Stored data:
--- --- ---
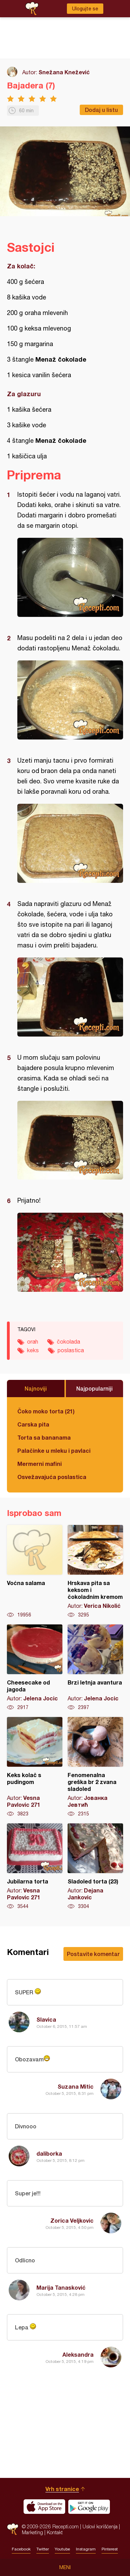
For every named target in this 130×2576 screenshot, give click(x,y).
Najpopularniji (94, 1388)
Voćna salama (34, 1571)
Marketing (32, 2532)
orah (32, 1341)
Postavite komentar (93, 1953)
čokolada (68, 1341)
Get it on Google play (89, 2506)
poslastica (71, 1350)
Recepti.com (12, 2529)
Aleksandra (78, 2354)
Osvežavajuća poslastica (51, 1476)
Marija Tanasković (61, 2287)
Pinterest (110, 2549)
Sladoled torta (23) (95, 1866)
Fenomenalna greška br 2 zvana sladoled (95, 1767)
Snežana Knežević (64, 72)
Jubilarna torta (34, 1866)
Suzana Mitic (76, 2086)
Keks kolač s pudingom (34, 1767)
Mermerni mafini (39, 1463)
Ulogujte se (85, 8)
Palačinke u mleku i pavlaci (53, 1450)
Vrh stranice (62, 2489)
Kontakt (55, 2532)
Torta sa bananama (44, 1437)
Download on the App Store (44, 2506)
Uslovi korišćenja (100, 2526)
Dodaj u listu (101, 109)
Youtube (62, 2549)
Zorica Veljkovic (72, 2220)
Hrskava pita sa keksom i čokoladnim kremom (95, 1571)
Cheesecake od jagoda (34, 1667)
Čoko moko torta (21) (46, 1411)
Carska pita (33, 1424)
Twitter (42, 2549)
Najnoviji (36, 1388)
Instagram (86, 2549)
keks (33, 1350)
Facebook (21, 2549)
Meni (65, 2567)
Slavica (46, 2019)
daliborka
--- --- ---
◆ Goal of the exercise ◆
Every line from the one containing "Mermerni mafini (39, 1463)" through the final line of the data above is to be restated word for word, and nothing more.

◆ Answer to this problem ◆
Mermerni mafini (39, 1463)
Ulogujte se (85, 8)
Palačinke u mleku i pavlaci (53, 1450)
Vrh stranice (62, 2489)
Kontakt (55, 2532)
Torta sa bananama (44, 1437)
Download on the App Store (44, 2506)
Uslovi korišćenja (100, 2526)
Dodaj u listu (101, 109)
Youtube (62, 2549)
Zorica Veljkovic (72, 2220)
Hrskava pita sa keksom i čokoladnim kremom (95, 1571)
Cheesecake od jagoda (34, 1667)
Čoko moko torta (21) (46, 1411)
Carska pita (33, 1424)
Twitter (42, 2549)
Najnoviji (36, 1388)
Instagram (86, 2549)
keks (33, 1350)
Facebook (21, 2549)
Meni (65, 2567)
Slavica (46, 2019)
daliborka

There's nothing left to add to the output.